▸ **PROBLEM DESCRIPTION**: May I have the line containing "Iran Warns Red Sea Shipping Could Be" and every line after it through the end of the data, repeated exactly and with no other lines?

....................

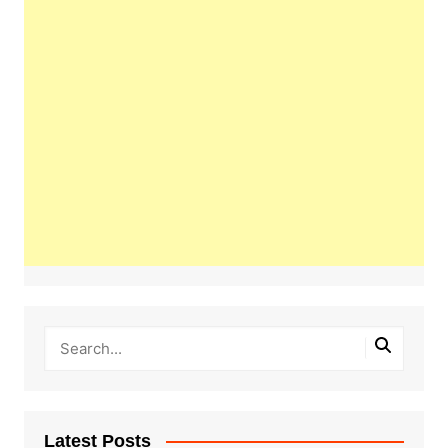
Latest Posts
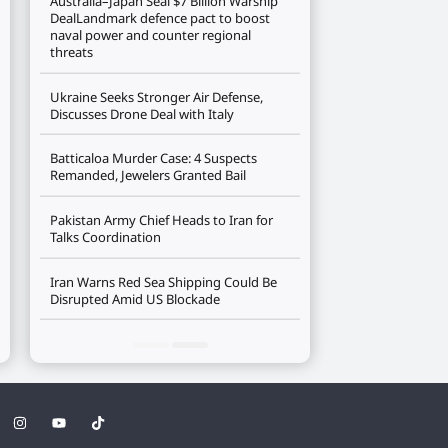
Australia–Japan Seal $7 Billion Warship
DealLandmark defence pact to boost
naval power and counter regional
threats
Ukraine Seeks Stronger Air Defense,
Discusses Drone Deal with Italy
Batticaloa Murder Case: 4 Suspects
Remanded, Jewelers Granted Bail
Pakistan Army Chief Heads to Iran for
Talks Coordination
Iran Warns Red Sea Shipping Could Be
Disrupted Amid US Blockade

....................

▸ **RESPONSE**:
Iran Warns Red Sea Shipping Could Be
Disrupted Amid US Blockade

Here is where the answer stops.